The den has one or two meetings a month.  The Tiger Badge has 6 Core Requirements. Some of the requirements for the Tiger Badge include: Backyard Jungle where a scout and their family learn about the amazing environment in their own backyard; Tiger Games where a scout and their family and den play and practice games or sports and learn about healthy choices; and Tigers in the Wild where scouts and their families get to have an experience in the outdoors.

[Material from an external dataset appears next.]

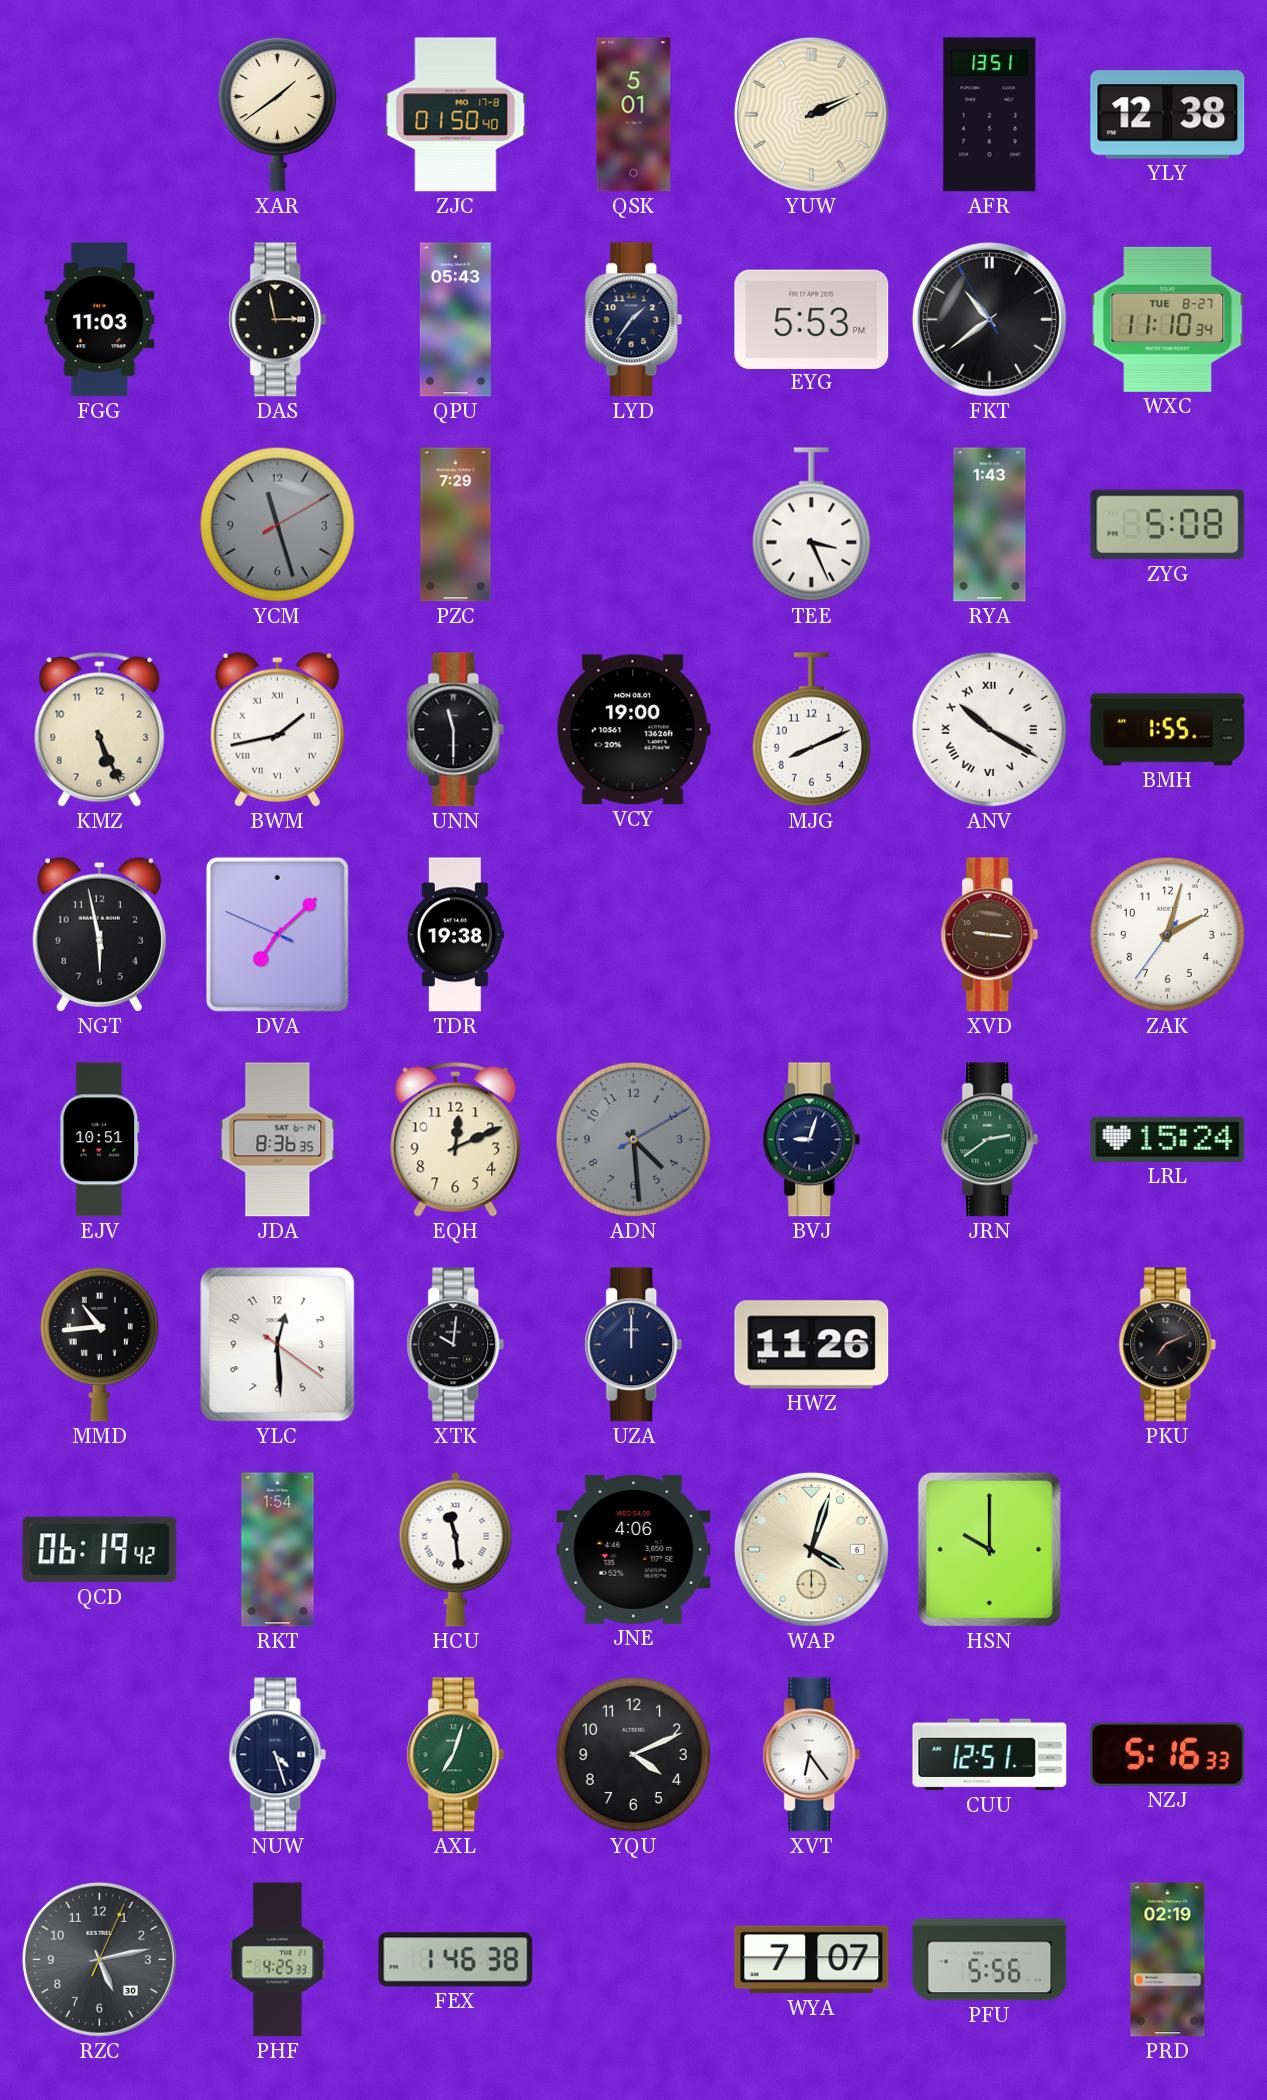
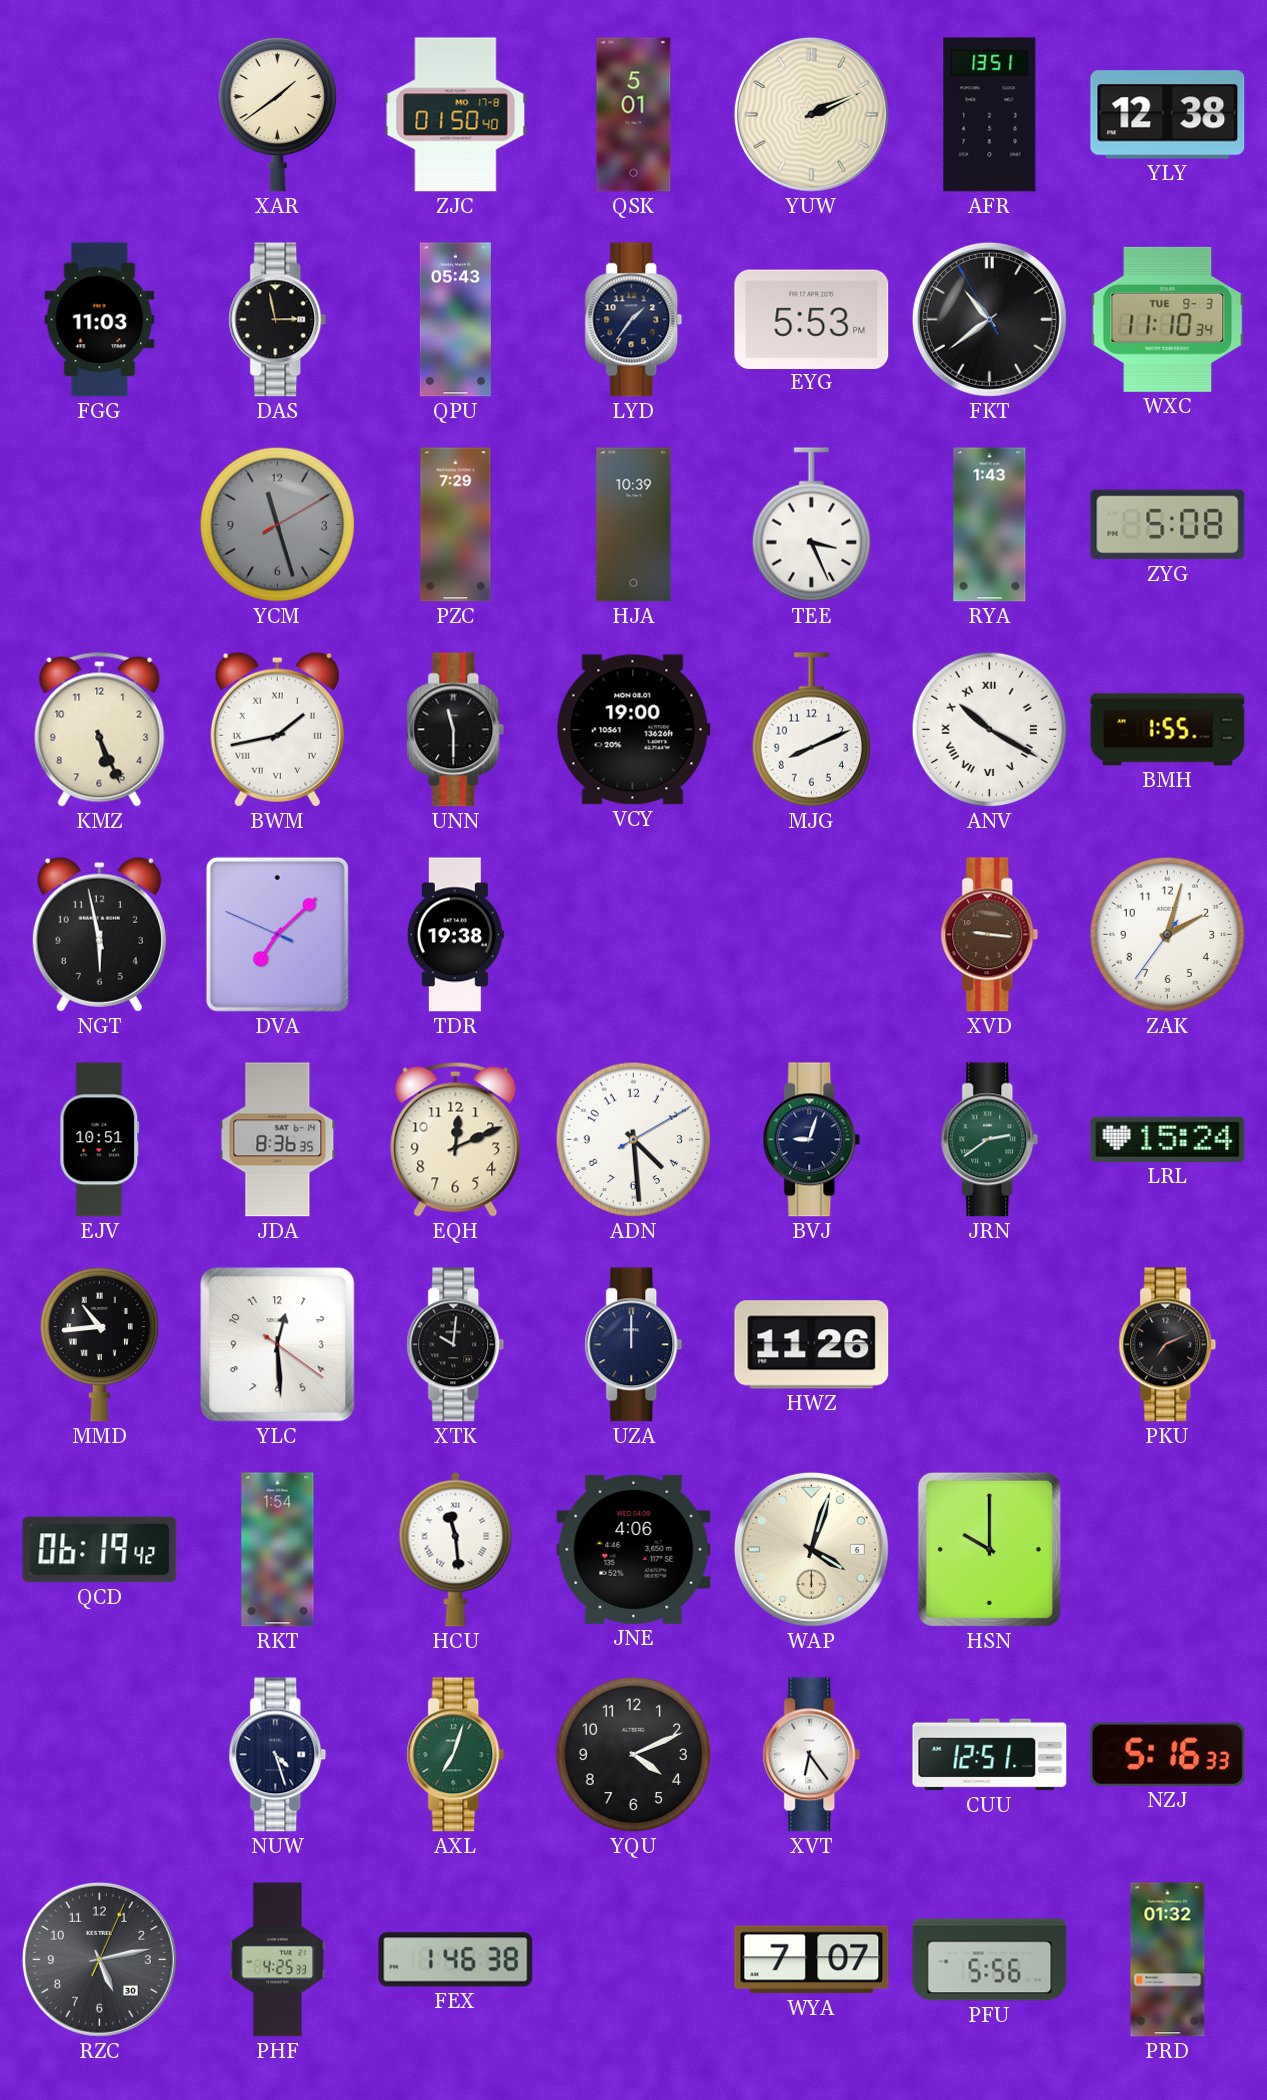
WXC date: TUE 8-27 -> TUE 9-3
HJA: none -> 10:39
ADN dial: grey -> white
PRD: 02:19 -> 01:32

There are also 14 Tiger Electives that the Scout and his family can work on.

 

 

The Wolf Cub Scout (Grade 2) and Bear Cub Scout (Grade 3) Dens

 

Parents are vital to the Cub Scout dens, both in the role of home support and to help the den leader.  While not required, we still encourage parents to attend den meetings at this level with their scout.

 

The den consists of scouts, a den leader and assistant den leader (usually parents of some of the scouts), and often a den chief (an older Boy Scout or Venturer who helps the den leader).

 

These dens meet twice a month at a regularly scheduled time and place, and they also attend the pack meeting with their families.  At this level, scouts will build upon the skills they learn at the prior rank.  Some skills include overnight camps, pocket knife safety, and fire building to name a few. 

 

 

The Webelos Scout Den (Grades 4 and 5)

 

The Webelos den is much like the Cub Scout dens, but there is more emphasis on the scouts learning to take leadership roles and preparing to become Boy Scouts.  The scouts will work on their Webelos badge in the first year.

 

In the second year of Webelos, a scout works to earn the Arrow of Light.  The Arrow of Light is the highest award a youth may earn in Cub Scouting.

 

We aim to graduate every Cub Scout into Boy Scouting.  Generally, your child will be prepared to join a Boy Scout troop in March of their fifth-grade year.

 

 

Scout Handbook

 

Each Scout is required to have a handbook for their appropriate den.  Scout Handbooks will be provided to each scout upon registration and are included in your annual dues to the pack.  Requirements may also be tracked on your Scoutbook.com account that you will receive upon registration.

 

 

ScoutBook.com

 

Scoutbook is the tool our Pack uses to track Advancements & Awards.  It is a web application to which you can login from any internet browser via any device that supports the internet such as your laptop, computer, Android device(s), iPhone or iPad.  The email you provide on your scout’s application will be your login ID.

 

Once we setup your new scout in the system, you will receive an email with a generic password.  Use this to login for the first time, then go to your account and change your password.  If you do not receive an email with the generic password, then just click forgot password on the login screen to be sent another email.  Be sure to check your SPAM or Junk email folders and set Scoutbook.com as a trusted site in your security settings if you still are not receiving the emails.

Once in Scoutbook, you will be able to view and edit your scout’s profile as well as view their advancement records which are maintained by their den leader.  This is a great way for you to stay up-to-date on exactly where your scout stands with regards to their advancement.